After dinner was over and the children were getting ready for bed, Kristin walked out onto the broad covered porch of the Dollarhide family home. With her hand on the log railing, she watched the risen moon cast cloud shadows over the landscape below. The fields and pastures were dark, but here and there, dots of light glimmered like distant stars. To the north, the town of Blue Moon glowed like a faint beacon in the night.

Joe Dollarhide, her father, had built this sprawling log house on the crest of a high bluff to command a view of the prairie with its meadows, pastures, and farms. Kristin had always loved this place. But some things had changed in her absence. Joe was gone now, and his wife, Sarah, with him. Both had been lost in the past year to the ravages of Spanish flu, which Sarah had brought home after going out to deliver a baby.

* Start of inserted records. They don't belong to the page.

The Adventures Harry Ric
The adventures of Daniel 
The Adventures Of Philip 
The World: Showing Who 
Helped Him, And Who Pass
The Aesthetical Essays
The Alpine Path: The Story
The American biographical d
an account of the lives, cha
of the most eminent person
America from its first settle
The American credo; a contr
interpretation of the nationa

Kristin mourned her parents, whose deaths had left a hole in her heart. But at least her brother and his young family had been spared. Blake, his wife, Hanna, and their three children were all in good health. And Blake now helmed a family empire that included land, horses, cattle, and a lumber mill.

As if summoned by her thoughts, Blake came out to stand beside her. “Are you cold?” he asked. “I can bring you a shawl.”

“I’m fine,” she said. “It’s good to be home. But I’d forgotten how quiet it is here. After the war and the chaos of the hospital, the stillness seems almost unreal.”

“You’ll get used to it. Maybe the peace and quiet will help you forget what you’ve seen and heard for the past two years.”